DATASET RECORDS:

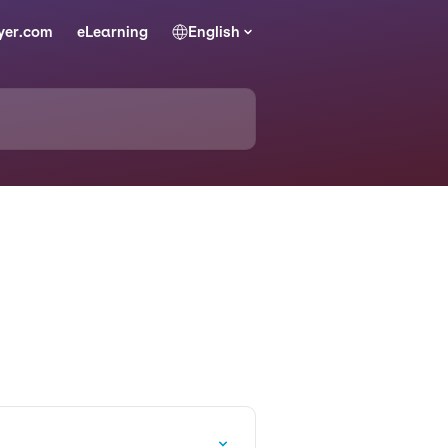
yer.com
eLearning
English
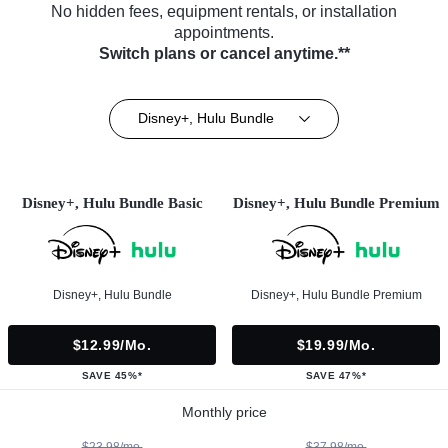
No hidden fees, equipment rentals, or installation
appointments.
Switch plans or cancel anytime.**
Disney+, Hulu Bundle
Disney+, Hulu Bundle Basic
Disney+, Hulu Bundle Premium
Disney+, Hulu Bundle
Disney+, Hulu Bundle Premium
$12.99/mo.
$19.99/mo.
SAVE 45%*
SAVE 47%*
Monthly price
$23.98/mo.
$37.98/mo.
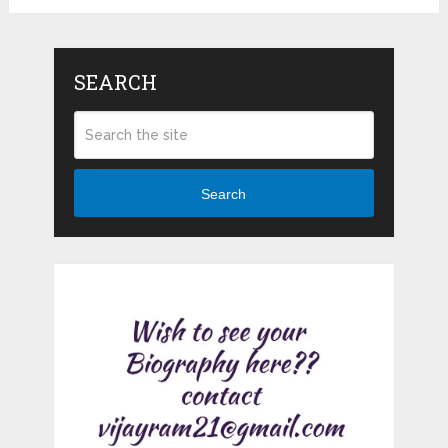
SEARCH
Search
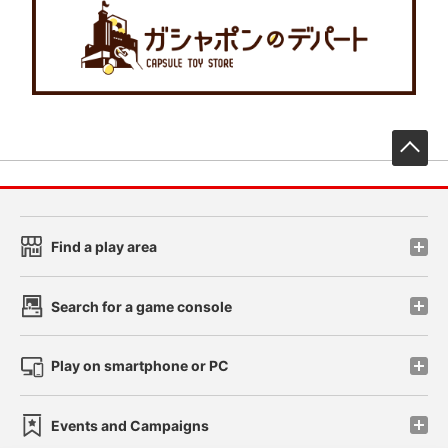
先
Find a play area
Search for a game console
Play on smartphone or PC
Events and Campaigns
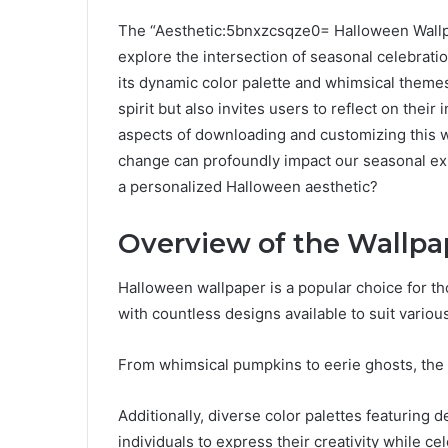
The “Aesthetic:5bnxzcsqze0= Halloween Wallpa
explore the intersection of seasonal celebrati
its dynamic color palette and whimsical themes
spirit but also invites users to reflect on thei
aspects of downloading and customizing this 
change can profoundly impact our seasonal ex
a personalized Halloween aesthetic?
Overview of the Wallpa
Halloween wallpaper is a popular choice for tho
with countless designs available to suit variou
From whimsical pumpkins to eerie ghosts, the v
Additionally, diverse color palettes featuring 
individuals to express their creativity while c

EXERCISE PROMPT:
Tell how many lines in the material above have the string "whimsical", using only the number.

SOLUTION FOR THIS TASK:
2